BARGERSVILLE, Ind. (AP) — Johnson County’s wide open farm fields and abundance of local food producers are a testament to its rich agricultural heritage.
Marcia Duke lives that tradition every day. Her family has been farming in the Bargersville area for nine generations. She understands the value of raising your own food.
So her hope is to bring together people with a similar mindset and background to help address one of the county’s most pressing issues — food insecurity.
As difficulty accessing food becomes more prevalent throughout Johnson County, and as more and more people take an interest in local food, a group of like-minded residents are banding together to address a growing problem. The Southside Community Garden Initiative has formed to bring together individuals, farms, organizations and business to help alleviate hunger in the county.
Their vision is to create a large-scale community garden to educate, assist and provide resources to area residents who live in food insecure areas, and then those residents can use the garden’s example to create plots in their own neighborhoods.
“We need to find where these food deserts are, and reach those people who live there,” said Duke, community outreach for the initiative. “Then we can say, we want to come along side of you and help you to produce your own food by creating a garden.”
The organization is holding an informative meeting from 8 to 10 a.m. Sept. 18 as it starts putting ideas into action. The meeting and breakfast is open to the public, though you must RSVP.
The idea for the Southside Community Garden Initiative comes from the Aberdeen Foundation, a community foundation created by Duke Homes to support local projects and initiatives. One of Duke Homes’ key values is, “Loving God and loving others,” and the foundation allows them to better approach that mission.
When the Aberdeen Foundation was formed, the Dukes searched for areas where they could make the most impact.
“We were trying to find out what the needs were in the community, instead of just going out and creating something,” Duke said. “The purpose of the foundation is to help resource food pantries and similar organizations in the community where there is great need.”

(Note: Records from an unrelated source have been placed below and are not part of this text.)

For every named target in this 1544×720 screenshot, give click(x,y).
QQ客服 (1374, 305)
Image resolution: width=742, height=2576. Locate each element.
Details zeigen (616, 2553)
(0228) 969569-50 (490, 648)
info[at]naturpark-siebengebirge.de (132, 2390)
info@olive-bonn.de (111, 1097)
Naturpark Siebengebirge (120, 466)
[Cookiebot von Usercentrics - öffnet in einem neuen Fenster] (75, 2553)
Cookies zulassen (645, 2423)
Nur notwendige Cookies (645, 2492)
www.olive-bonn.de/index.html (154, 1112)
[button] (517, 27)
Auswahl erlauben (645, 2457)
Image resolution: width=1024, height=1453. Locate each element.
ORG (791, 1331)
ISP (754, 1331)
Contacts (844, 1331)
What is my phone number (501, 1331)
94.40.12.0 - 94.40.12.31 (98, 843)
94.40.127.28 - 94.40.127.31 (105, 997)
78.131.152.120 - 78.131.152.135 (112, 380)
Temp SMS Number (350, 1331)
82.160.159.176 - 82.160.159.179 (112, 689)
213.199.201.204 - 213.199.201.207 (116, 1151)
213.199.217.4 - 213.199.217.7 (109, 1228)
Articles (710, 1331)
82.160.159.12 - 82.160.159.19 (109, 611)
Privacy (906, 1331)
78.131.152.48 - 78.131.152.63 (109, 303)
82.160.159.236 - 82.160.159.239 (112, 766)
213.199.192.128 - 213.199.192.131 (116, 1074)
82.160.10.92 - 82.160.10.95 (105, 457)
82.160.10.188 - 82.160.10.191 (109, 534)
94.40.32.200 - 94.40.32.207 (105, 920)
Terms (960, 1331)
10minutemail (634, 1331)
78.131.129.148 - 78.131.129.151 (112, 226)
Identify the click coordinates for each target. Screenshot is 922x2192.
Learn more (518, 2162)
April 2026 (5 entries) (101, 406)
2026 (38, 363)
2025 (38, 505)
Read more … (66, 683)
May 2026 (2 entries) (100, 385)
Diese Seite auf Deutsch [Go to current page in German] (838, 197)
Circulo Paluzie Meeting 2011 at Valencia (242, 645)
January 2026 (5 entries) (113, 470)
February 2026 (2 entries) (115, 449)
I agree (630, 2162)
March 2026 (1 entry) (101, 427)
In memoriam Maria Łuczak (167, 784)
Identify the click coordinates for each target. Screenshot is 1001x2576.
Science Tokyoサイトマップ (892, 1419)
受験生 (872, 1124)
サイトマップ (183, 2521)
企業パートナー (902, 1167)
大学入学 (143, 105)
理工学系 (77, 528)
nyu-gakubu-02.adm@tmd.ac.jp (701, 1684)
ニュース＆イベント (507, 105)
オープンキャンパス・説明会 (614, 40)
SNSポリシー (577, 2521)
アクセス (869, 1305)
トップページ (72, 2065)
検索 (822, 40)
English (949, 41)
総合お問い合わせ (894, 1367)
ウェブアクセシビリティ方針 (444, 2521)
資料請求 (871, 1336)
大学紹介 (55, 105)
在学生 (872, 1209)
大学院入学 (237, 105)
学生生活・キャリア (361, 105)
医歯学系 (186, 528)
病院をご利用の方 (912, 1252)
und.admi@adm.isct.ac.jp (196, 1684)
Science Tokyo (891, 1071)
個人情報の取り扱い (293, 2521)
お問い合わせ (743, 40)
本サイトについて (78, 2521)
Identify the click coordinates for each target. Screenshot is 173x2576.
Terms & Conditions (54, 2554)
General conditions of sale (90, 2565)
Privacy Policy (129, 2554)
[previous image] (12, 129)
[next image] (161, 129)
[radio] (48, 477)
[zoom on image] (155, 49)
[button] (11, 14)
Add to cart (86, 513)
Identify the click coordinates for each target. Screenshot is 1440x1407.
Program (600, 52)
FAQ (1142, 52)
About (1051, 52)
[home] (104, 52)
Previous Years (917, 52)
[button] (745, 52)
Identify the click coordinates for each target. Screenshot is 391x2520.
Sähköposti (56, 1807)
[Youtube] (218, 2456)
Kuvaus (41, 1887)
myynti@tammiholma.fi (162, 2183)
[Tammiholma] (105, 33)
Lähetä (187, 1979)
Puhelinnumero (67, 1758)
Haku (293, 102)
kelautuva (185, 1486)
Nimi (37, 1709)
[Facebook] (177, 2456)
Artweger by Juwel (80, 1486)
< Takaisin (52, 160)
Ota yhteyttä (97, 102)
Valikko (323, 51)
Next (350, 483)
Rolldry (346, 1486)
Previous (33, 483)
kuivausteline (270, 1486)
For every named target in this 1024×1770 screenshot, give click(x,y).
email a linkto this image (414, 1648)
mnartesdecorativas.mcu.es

Duke, who is branding curator for Duke Homes and coordinator for the Aberdeen Foundation, has a family history rooted in local agriculture. They have farmed in the Center Grove area since the 1800s, and the family still cultivate more than 2,000 acres of land that’s both rented and owned by the family.
Duke Homes’ Aberdeen development, located near Bargersville, is a living community dedicated to wellness, including the creation of agrihood areas. The designated spots inside the neighborhood will allow people hands-on opportunities through a working farm or neighborhood gardens.
Working in food sourcing seemed to be a good fit for the Aberdeen Foundation, Duke said.
“In the spirit of Aberdeen, and being a farm family, we were drawn toward the idea of farming and community gardening,” she said.